DATA SUPPLIED.

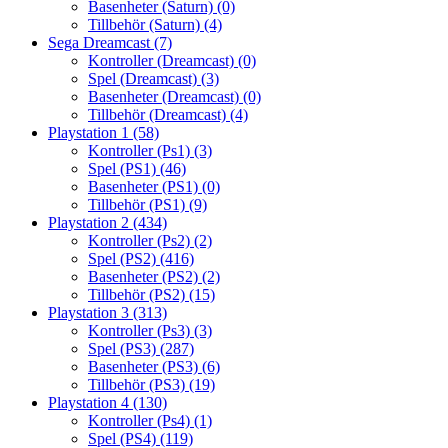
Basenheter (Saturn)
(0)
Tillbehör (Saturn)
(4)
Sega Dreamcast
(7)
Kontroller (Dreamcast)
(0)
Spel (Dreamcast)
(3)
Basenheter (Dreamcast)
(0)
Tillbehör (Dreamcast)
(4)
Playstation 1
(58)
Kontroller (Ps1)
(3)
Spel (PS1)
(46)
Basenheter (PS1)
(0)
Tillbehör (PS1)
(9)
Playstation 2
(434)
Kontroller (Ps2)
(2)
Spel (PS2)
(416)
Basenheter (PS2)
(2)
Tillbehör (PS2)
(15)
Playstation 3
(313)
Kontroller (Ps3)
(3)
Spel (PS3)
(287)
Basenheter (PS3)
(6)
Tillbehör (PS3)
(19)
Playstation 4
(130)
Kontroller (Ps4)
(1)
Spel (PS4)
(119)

---

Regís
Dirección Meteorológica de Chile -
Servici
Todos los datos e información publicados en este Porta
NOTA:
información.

DESCRIPTION OF THE TASK. Go over the listing above and return each line with "Basenheter".

REPLY TO THE TASK.
Basenheter (Saturn)
Basenheter (Dreamcast)
Basenheter (PS1)
Basenheter (PS2)
Basenheter (PS3)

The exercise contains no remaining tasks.